* [Supplied information]
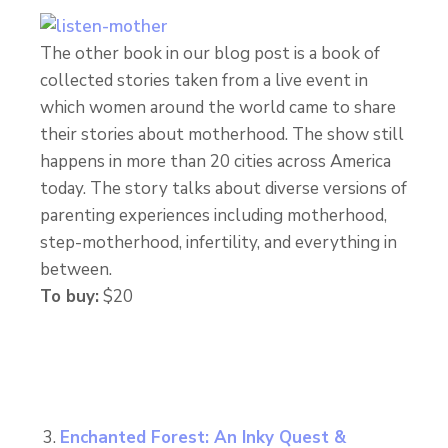
The other book in our blog post is a book of
collected stories taken from a live event in
which women around the world came to share
their stories about motherhood. The show still
happens in more than 20 cities across America
today. The story talks about diverse versions of
parenting experiences including motherhood,
step-motherhood, infertility, and everything in
between.
To buy:
$20
Enchanted Forest: An Inky Quest &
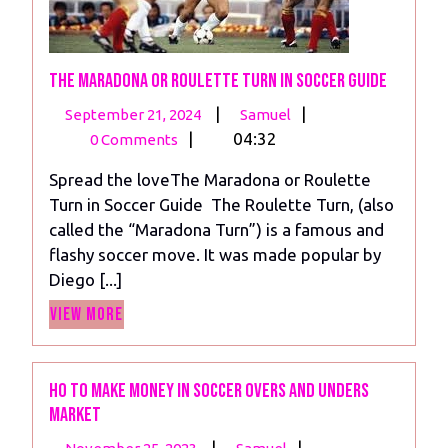
The Maradona or Roulette Turn in Soccer Guide
September
The
|
|
September 21, 2024
Samuel
21,
Maradona
|
04:32
0 Comments
2024
or
Spread the loveThe Maradona or Roulette
Roulette
Turn in Soccer Guide The Roulette Turn, (also
Turn
called the “Maradona Turn”) is a famous and
in
flashy soccer move. It was made popular by
Soccer
Diego [...]
Guide
View
View More
More
Ho to make money in soccer overs and unders
market
November
Ho
|
|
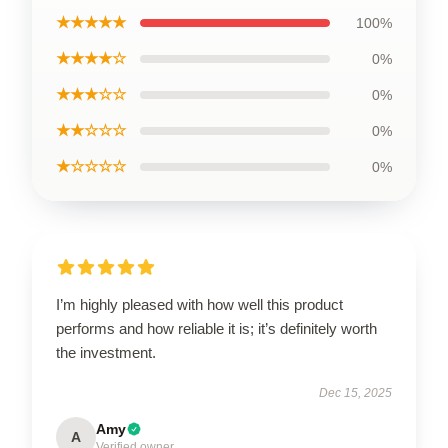
★★★★★
100%
★★★★☆
0%
★★★☆☆
0%
★★☆☆☆
0%
★☆☆☆☆
0%
I’m highly pleased with how well this product
performs and how reliable it is; it’s definitely worth
the investment.
Dec 15, 2025
Amy
A
Verified owner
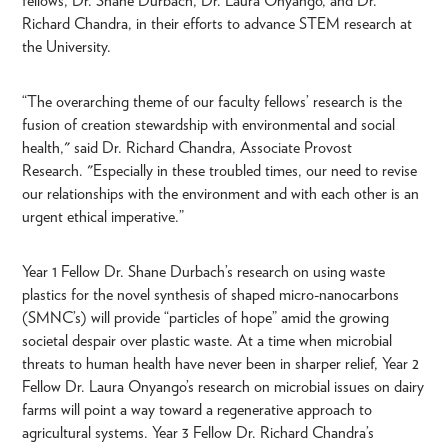
fellows, Dr. Shane Durbach, Dr. Laura Onyango, and Dr.
Richard Chandra, in their efforts to advance STEM research at
the University.
“The overarching theme of our faculty fellows’ research is the
fusion of creation stewardship with environmental and social
health," said Dr. Richard Chandra, Associate Provost
Research. "Especially in these troubled times, our need to revise
our relationships with the environment and with each other is an
urgent ethical imperative.”
Year 1 Fellow Dr. Shane Durbach’s research on using waste
plastics for the novel synthesis of shaped micro-nanocarbons
(SMNC’s) will provide “particles of hope” amid the growing
societal despair over plastic waste. At a time when microbial
threats to human health have never been in sharper relief, Year 2
Fellow Dr. Laura Onyango’s research on microbial issues on dairy
farms will point a way toward a regenerative approach to
agricultural systems. Year 3 Fellow Dr. Richard Chandra’s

* [Action item]
Where the word "Shane" is present in a line of the listing, copy that line.

* [Exercise result]
fellows, Dr. Shane Durbach, Dr. Laura Onyango, and Dr.
Year 1 Fellow Dr. Shane Durbach’s research on using waste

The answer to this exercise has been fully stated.